Film: "In the Intense Now"
A bittersweet film essay composed with amateur footage capturing the power and pain of 1968’s global uprisings.
Made following the discovery of amateur footage shot in China in 1966 during the first and most radical stage of the Cultural Revolution, In the Intense Now considers the fleeting nature of moments of great intensity. Scenes of China are set alongside images of the events of 1968 in France, Czechoslovakia and Brazil. In keeping with the tradition of the film-essay, these segments investigate how people who took part in upheavals continued on after passions had cooled. Archival footage reveals the state of mind of those filmed—joy, enchantment, fear, disappointment, dismay—and sheds light on the relationship between a document and its political context. What can one say of Paris, Prague, Rio de Janeiro, or Beijing by looking at the images of the period? Why did each of these cities produce a specific form of record?

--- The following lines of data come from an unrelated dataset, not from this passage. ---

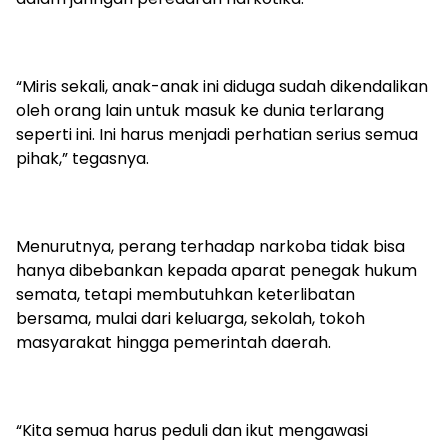
“Miris sekali, anak-anak ini diduga sudah dikendalikan
oleh orang lain untuk masuk ke dunia terlarang
seperti ini. Ini harus menjadi perhatian serius semua
pihak,” tegasnya.
Menurutnya, perang terhadap narkoba tidak bisa
hanya dibebankan kepada aparat penegak hukum
semata, tetapi membutuhkan keterlibatan
bersama, mulai dari keluarga, sekolah, tokoh
masyarakat hingga pemerintah daerah.
“Kita semua harus peduli dan ikut mengawasi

Narrated in first person, the film reflects on what is revealed by images from four sources: the French students’ uprising in May of 1968; the invasion of Czechoslovakia in August of the same year, when forces led by the Soviet Union put an end to the Prague Spring; the funerals of students, workers, and police officers killed during the events of 1968 in the cities of Paris, Lyon, Prague, and Rio de Janeiro; and the scenes that a tourist—the director’s mother—filmed in China in 1966, the year of the Great Proletarian Cultural Revolution.